### EXERCISE AIM
Gather all lines in the records below that include the word "crecido".
##### RECORDS FOR THIS EXERCISE #####
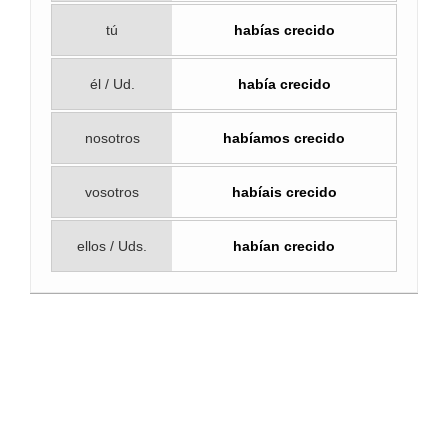
tú
habías crecido
él / Ud.
había crecido
nosotros
habíamos crecido
vosotros
habíais crecido
ellos / Uds.
habían crecido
#####
### WRITTEN ANSWER
habías crecido
había crecido
habíamos crecido
habíais crecido
habían crecido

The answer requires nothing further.